***** Provided material *****
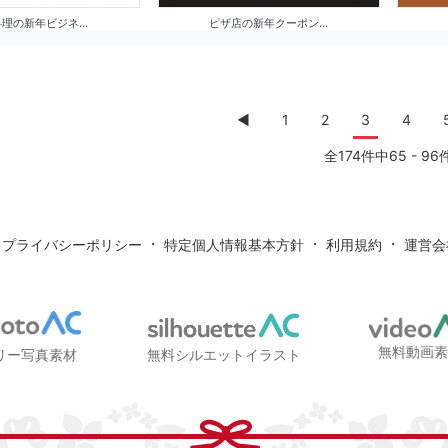
理の新年ビジネ...
ピザ店の新年クーポン...
◀︎
1
2
3
4
全174件中65 - 96
・
・
・
・
プライバシーポリシー
特定個人情報基本方針
利用規約
運営会
無料動画
リー写真素材
無料シルエットイラスト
*****
◆ What to do
Once the pictures are removed, output the entries above exactly as given.

◆ Response
理の新年ビジネ...
ピザ店の新年クーポン...
◀︎
1
2
3
4
全174件中65 - 96
・
・
・
・
プライバシーポリシー
特定個人情報基本方針
利用規約
運営会
無料動画
リー写真素材
無料シルエットイラスト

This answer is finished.